Yeah, the internet seems like a big poison pill. Training on the whole internet feels like citing the National Enquirer (or the Daily Mail?) for a school essay.

Having an archive of "curated" training data seems like it is going to be important. Otherwise you need "AS" (artificial skepticism) introduced into future models. ("But I read it on the internet!", ha ha.)

Or perhaps there are ways to bucket training data such that the model is aware of which data leans factual (quantifiable) and which data leans opinion (fuzzy, qualifiable?).

(I recently asked Claude about the existence of ball lightning, spontaneous human combustion. I got replies that ultimately did not leave me satisfied. It's probably just as well that I read this article though—I now have an even stronger degree of skepticism with regard to their replies—specifically, I suppose, with topics that are likely to be biased.)

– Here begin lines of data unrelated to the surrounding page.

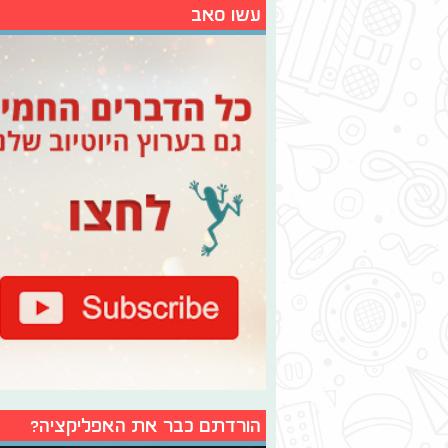
עשו סאב
הורדתם כבר את האפליקציה?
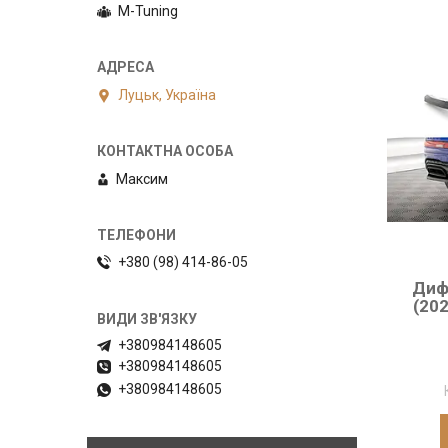
M-Tuning
Луцьк, Україна
Максим
+380 (98) 414-86-05
Дифу
(20
+380984148605
+380984148605
+380984148605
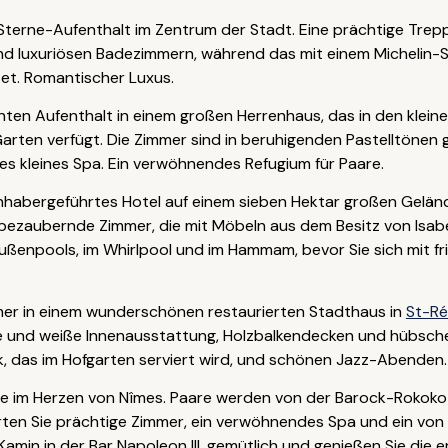
Sterne-Aufenthalt im Zentrum der Stadt. Eine prächtige Trep
nd luxuriösen Badezimmern, während das mit einem Michelin-
tet. Romantischer Luxus.
nten Aufenthalt in einem großen Herrenhaus, das in den kleine
rten verfügt. Die Zimmer sind in beruhigenden Pastelltönen geh
es kleines Spa. Ein verwöhnendes Refugium für Paare.
inhabergeführtes Hotel auf einem sieben Hektar großen Gelän
bezaubernde Zimmer, die mit Möbeln aus dem Besitz von Isabell
Außenpools, im Whirlpool und im Hammam, bevor Sie sich mit 
mer in einem wunderschönen restaurierten Stadthaus in
St-R
nd weiße Innenausstattung, Holzbalkendecken und hübsche K
k, das im Hofgarten serviert wird, und schönen Jazz-Abenden.
se im Herzen von Nîmes. Paare werden von der Barock-Rokoko
warten Sie prächtige Zimmer, ein verwöhnendes Spa und ein v
amin in der Bar Napoleon III. gemütlich und genießen Sie die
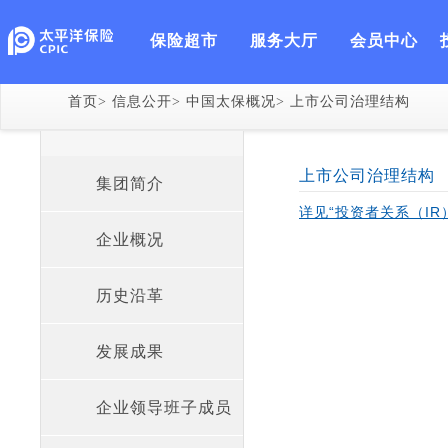
保险超市
服务大厅
会员中心
中国太保概况
业务布局
人力资
首页
>
信息公开
>
中国太保概况
>
上市公司治理结构
上市公司治理结构
集团简介
详见“投资者关系（IR
企业概况
历史沿革
发展成果
企业领导班子成员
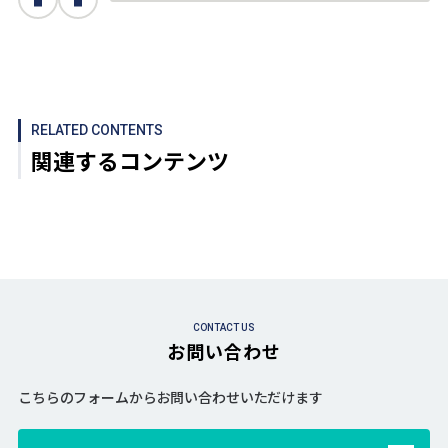
RELATED CONTENTS
関連するコンテンツ
CONTACT US
お問い合わせ
こちらのフォームからお問い合わせいただけます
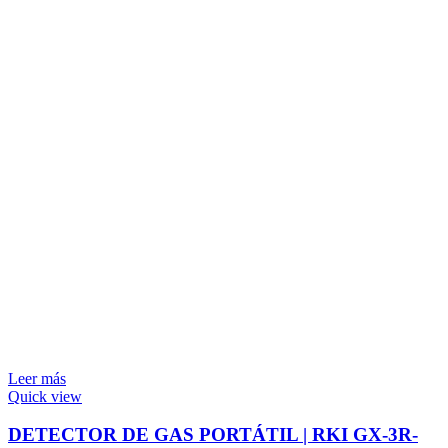
Leer más
Quick view
DETECTOR DE GAS PORTÁTIL | RKI GX-3R-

(I'm not quite convinced from the article though that Google is "fighting back". In fact, this feels like another moment where a "player" could try to establish their LLM as more factual. Is that the row Grok is trying to hoe? Or is Grok just trying to be anti-woke?)

▲

dijksterhuis 6 hours ago | parent | next [-]

> Having an archive of "curated" training data seems like it is going to be important

the justification for not doing that is probably "prohibitively expensive given the amount of data involved". they'd need a bunch of human reviewers combing through massive troves of data. it's probably cheaper to "sort of fix" it after the fact.

> perhaps there's ways to bucket training data such that the model is aware of which data leans factual (quantifiable) and which data leans opinion (fuzzy, qualifiable)

as a lecturer once said to me about my idea for a masters dissertation project that would classify news sites based on right/left tendencies -- "that sounds dangerously political". especially given the current let's all shout at each other political climate.

aside: someone built this and it was a fully fledged company, which has always annoyed me.

▲

JKCalhoun 5 hours ago | parent [-]

"…they'd need a bunch of human reviewers combing through massive troves of data…"

Yeah, I concede that. It doesn't need to be done over night. Having a static repo of data though that you can work through over time (years)—removing some data, add pre-curated data to. In so many years you can have a pretty good "reference dataset".

	▲	gowld 5 hours ago \| parent [-]
		I think some of the thousands of people working on training LLMs have tried some of the low-hanging-fruit ideas we can brainstorm of the top of our head 5 years later.

▲

5 hours ago | parent | prev | next [-]

[deleted]

▲

ajross 6 hours ago | parent | prev [-]

> Training on the whole internet feels like citing the National Enquirer

It's not, though, because the refutations are in the training data too. This isn't actually the problem being described.

The weights in the LLM are fine. It's that the task the LLM is being asked to do is to search and summarize new content that isn't in its training data. And it does it too much like a naive reader and not enough like a cynical HN commenter.

But that's a problem with prompt writing, not training. It's also of a piece with most of the other complaints about current AI solutions, really: AI still lacks the "context" that an experienced human is going to apply, so it doesn't know when it's supposed to reason and when it's supposed to repeat.

If you were to ask it "Is this site correct or is it just spin?" it will probably get it right. But it doesn't know to ask itself that question if it's not in the prompt somewhere.

▲

JKCalhoun 5 hours ago | parent [-]

"…the LLM is being asked to do is to search and summarize new content that isn't in its training data…"

If it fails at that then it is a pretty significant problem. As you say earlier "the refutations are in the training data too", then the LLM should in fact be able to use "both sides" and land with a little better confidence when presented with new data.

(Hopefully your point regarding prompting issues is resolved then.)

	▲	ajross 4 hours ago \| parent [-]
		Well, yeah, "should be" and "does" are different and this is new technology and has bugs and misfeatures and different limitations than what came before, and the market will have a learning curve as we all adapt. I was just refuting your contention that this is somehow inherent in the idea of "training", and it's not.